---- Material for this exercise
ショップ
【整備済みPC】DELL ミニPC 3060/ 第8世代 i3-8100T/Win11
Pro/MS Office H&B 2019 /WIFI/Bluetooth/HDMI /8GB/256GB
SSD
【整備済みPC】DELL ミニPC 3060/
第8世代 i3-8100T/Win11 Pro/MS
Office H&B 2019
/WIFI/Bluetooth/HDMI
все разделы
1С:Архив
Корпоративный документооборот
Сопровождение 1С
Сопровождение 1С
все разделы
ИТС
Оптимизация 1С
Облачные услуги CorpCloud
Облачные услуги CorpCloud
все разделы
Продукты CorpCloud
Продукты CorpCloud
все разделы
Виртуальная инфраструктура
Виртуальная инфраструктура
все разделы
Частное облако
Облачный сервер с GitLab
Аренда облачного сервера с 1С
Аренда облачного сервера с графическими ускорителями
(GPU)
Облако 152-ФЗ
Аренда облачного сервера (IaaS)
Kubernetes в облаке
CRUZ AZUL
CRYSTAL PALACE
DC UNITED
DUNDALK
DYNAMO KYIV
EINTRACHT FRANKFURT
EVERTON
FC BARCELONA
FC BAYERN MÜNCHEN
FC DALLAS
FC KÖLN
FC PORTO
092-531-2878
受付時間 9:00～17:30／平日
--------
What you need to do —
Your task is to restate, word for word, each line from the one that includes "Kubernetes в облаке" to the end of the records, with both ends included and nothing else.

Answer section —
Kubernetes в облаке
CRUZ AZUL
CRYSTAL PALACE
DC UNITED
DUNDALK
DYNAMO KYIV
EINTRACHT FRANKFURT
EVERTON
FC BARCELONA
FC BAYERN MÜNCHEN
FC DALLAS
FC KÖLN
FC PORTO
092-531-2878
受付時間 9:00～17:30／平日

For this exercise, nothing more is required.